What is required >> Select every line below containing the word "with".

Transcribed page contents >>
# # # # # # #
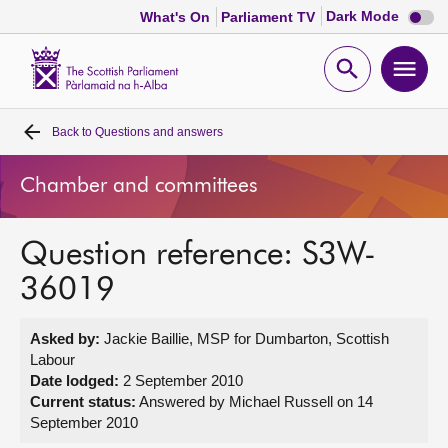
Dark
Dark Mode
What's On
Parliament TV
mode
disabl
Scottish
Parliament
Open
Ope
Website
home
search
men
Back to
Questions and answers
Home
Chamber and committees
Bills and laws
Question reference: S3W-
MSPs
36019
Chamber and committees
Asked by:
Jackie Baillie, MSP for Dumbarton, Scottish
Labour
Get involved
Date lodged:
2 September 2010
Current status:
Answered by Michael Russell on 14
September 2010
Visit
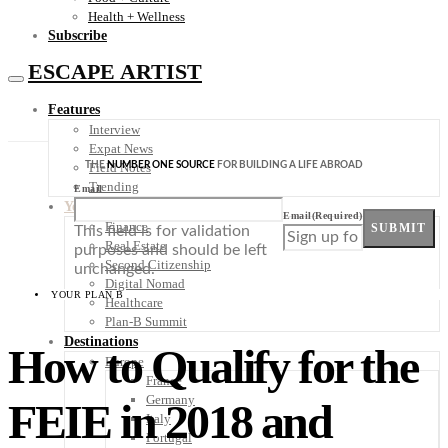
Health + Wellness
Subscribe
ESCAPE ARTIST
Features
Interview
Expat News
THE
NUMBER ONE SOURCE
FOR BUILDING A LIFE ABROAD
Field Notes
Trending
Email
Your Plan B
Email
(Required)
Finance
SUBMIT
This field is for validation
Real Estate
purposes and should be left
Second Citizenship
unchanged.
Digital Nomad
YOUR PLAN B
Healthcare
Plan-B Summit
Destinations
How to Qualify for the
Europe
France
Germany
FEIE in 2018 and
Italy
Portugal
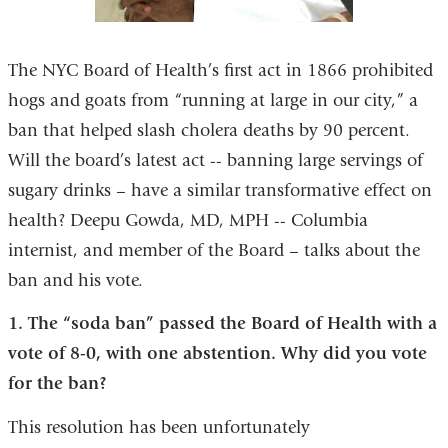
The NYC Board of Health’s first act in 1866 prohibited
hogs and goats from “running at large in our city,” a
ban that helped slash cholera deaths by 90 percent.
Will the board’s latest act -- banning large servings of
sugary drinks – have a similar transformative effect on
health? Deepu Gowda, MD, MPH -- Columbia
internist, and member of the Board – talks about the
ban and his vote.
1. The “soda ban” passed the Board of Health with a
vote of 8-0, with one abstention. Why did you vote
for the ban?
This resolution has been unfortunately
# # # # # # #
Response area >>
1. The “soda ban” passed the Board of Health with a
vote of 8-0, with one abstention. Why did you vote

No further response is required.